By combining Eqs. (15) and (17), we obtain

$$\begin{aligned} 4V_0-2\frac{\xi _2}{\xi _1}j_{\mu }(\partial ^{\mu }\Phi )+\frac{\xi _2^2}{\xi _1\phi _0^2}(j_{\mu })^2=0. \end{aligned}$$
(18)

In the FLRW universe, it is reasonable to assume a homogeneous and isotropic fermion current and torsion field [45], i.e., \(j_{\mu }=( j_0 (t), {\varvec{0}})\) and \(T_{\mu }=( T_0 (t), {\varvec{0}})\). From Eq. (18), we have the evolution equation for the dimensionless pseudo-scalar \(\Phi \):

$$\begin{aligned} 4V_0+2\frac{\xi _2}{\xi _1}j_0(\partial _0\Phi )-\frac{\xi _2^2}{\xi _1\phi _0^2}(j_0)^2=0. \end{aligned}$$
(19)

The solution of Eq. (19) can easily be derived as

$$\begin{aligned} \partial _0 \Phi =-2\frac{\xi _1V_0}{\xi _2 j_0}+\frac{\xi _2 }{2\phi _0^2}j_0. \end{aligned}$$
(20)

Similar to the calculation in Ref. [45], the change in the position angle of the polarization plane \(\Delta \alpha \) at the redshift \(z \equiv 1/a -1\) is given by

$$\begin{aligned} \Delta \alpha= & {} 2\int (\partial _0 \Phi ) \frac{\mathrm{d} t}{a(t)}\nonumber \\= & {} 2\int _0^{1100} \left( -2 \frac{\xi _1V_0}{\xi _2 j_0}+\frac{\xi _2 }{2\phi _0^2}j_0\right) \frac{\mathrm{d} z}{H_0 \left( 1+z\right) ^{n}} \end{aligned}$$
(21)

where \(H_0=2.1 \times 10 ^{-42}h\) GeV is the Hubble constant with \(h\simeq 0.7\) at present and we have assumed our universe is flat and \(n=3/2, 2, 0\) correspond to a matter-, radiation-, and vacuum-dominated universe, respectively. To estimate \(\Delta \alpha \) in Eq. (21), we take the zero component of the fermion current \(j_0\) to be the (lightest) neutrino asymmetry, say, the electron neutrino in our universe,

$$\begin{aligned} j_0&=\Delta n_{\nu _e}=\frac{1}{12\zeta (3)}\left( \frac{T_{\nu _e}}{T_{\gamma }}\right) ^3 \pi ^2 \xi _{\nu _e} n_{\gamma } \nonumber \\&=\frac{2}{33} \xi _{\nu _e} T_{\gamma _{0}}^3 (1+z)^3, \end{aligned}$$
(22)

where \(T_{\gamma _0}\) is the CMB temperature at present, \(\xi _{\nu _e}\) is the degeneracy parameter for the electron neutrino, and \((T_{\nu _e}/T_{\gamma })^3=4/11\) is assumed. In Ref. [65, 66] the bound on the degeneracy parameter is \(-0.046 < \xi _{\nu _e} < 0.072\) for a \(2\sigma \) range of the baryon asymmetry.

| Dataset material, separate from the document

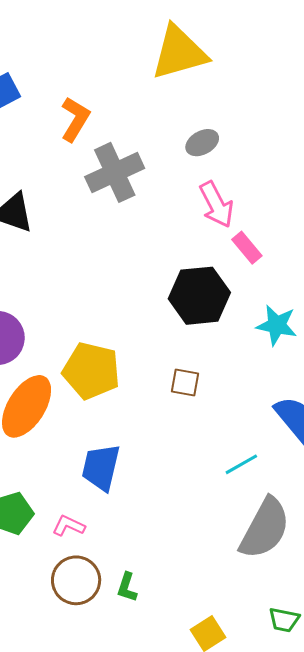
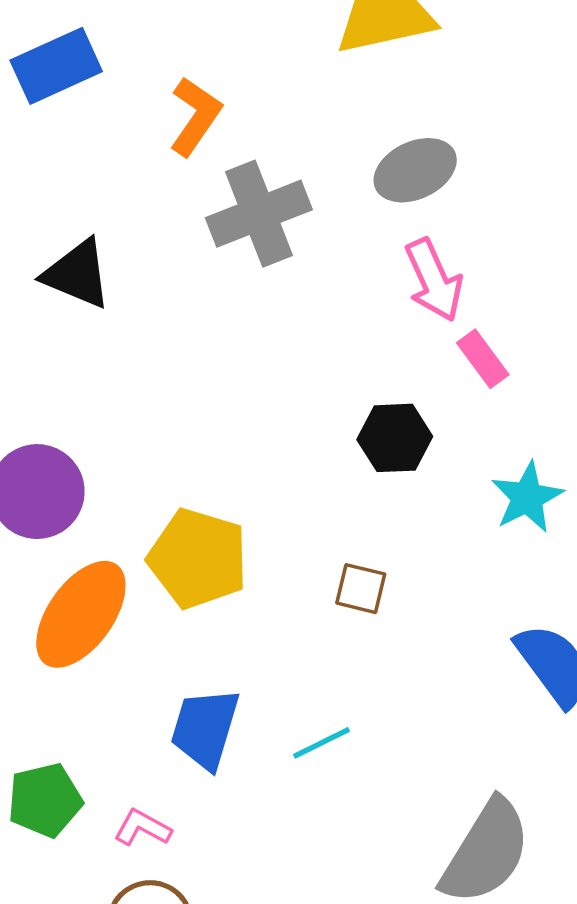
gray ellipse: (202, 143) -> (415, 170), size x1.4
black hexagon: (199, 296) -> (395, 438), size x0.7
cyan star: (277, 325) -> (527, 497), turned 30
cyan line: (241, 464) -> (322, 743), moved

Inserting Eq. (22) into Eq. (21), we have

$$\begin{aligned} \Delta \alpha = 2 f(z){\large |}^{1100}_0 \end{aligned}$$
(23)

where \(f(z)\) is given by

$$\begin{aligned} f(z)&= \left( \frac{33\xi _1 V_0}{(n+2) \xi _2\xi _{\nu _e} T^3_{\gamma _0}H_0} \right) (1+z)^{-(n+2)} \nonumber \\&\quad + \left( \frac{\xi _2 \xi _{\nu _e} T^3_{\gamma _0} }{33(n-4)\phi _0^2H_0} \right) (1+z)^{(4-n)}. \end{aligned}$$
(24)

Therefore, there is a bound on the function \(|f(z)|\)

$$\begin{aligned} |f(z)| \ge 2 \left[ { \xi _1 V_0 \over (n+2)(n-4) \phi _0^2 H_0^2 (1+z)^{2(n-1)}} \right] ^{1/2}, \end{aligned}$$
(25)

which can be thought of as a bound on the contribution of the effective cosmological constant \(V_0\). The parameters in our model have constraints from observations, which gives us \(|\frac{\xi _1 V_0}{\xi _2}| \le 10^{-85} \ \mathrm{GeV}^4\) and \(|\frac{\xi _2}{\phi _0^2}| \le 10^{-8} \ \mathrm{GeV}^{-2}\); \(|\frac{\xi _1 V_0}{\xi _2}| \le 10^{-85} \ \mathrm{GeV}^4\) and \(|\frac{\xi _2}{\phi _0^2}| \le 10^{-7} \mathrm{GeV}^{-2}\), and \(|\frac{\xi _1 V_0}{\xi _2}| \le 10^{-86} \ \mathrm{GeV}^4\) and \(|\frac{\xi _2}{\phi _0^2}| \le 10^{-13} \ \mathrm{GeV}^{-2}\) for a matter-, radiation-, and vacuum-dominated universe. Note that the effective coupling constant \(\phi _0^2\) is constrained to be the reduced Planck mass \(M_{\mathrm{pl}}^2=1/8\pi G\) because of the Einstein–Hilbert action. By taking \(\epsilon =1\), \(V_0\sim 10^{-85}\)  (GeV)\(^4\), \(\xi _1=1\), \(\xi _2=1\), \(\xi _{\nu _{e}}\sim 10^{-3}\), and \(n=3/2\) for a matter-dominated universe, we get \(\Delta \alpha \sim -9.7 \times 10^{-2}\), which could explain the results in Refs. [2, 915].

4 Conclusions

In the present paper, we have studied the CPT-even dimension-six Chern–Simons-like term in Ref. [45] by including dynamical torsion and scalar fields to explain the cosmological birefringence effect. The combined effect of the Kalb–Ramond field and the neutrino current induces a sizable rotation polarization angle in the CMB data provided that there is a non-zero neutrino number asymmetry.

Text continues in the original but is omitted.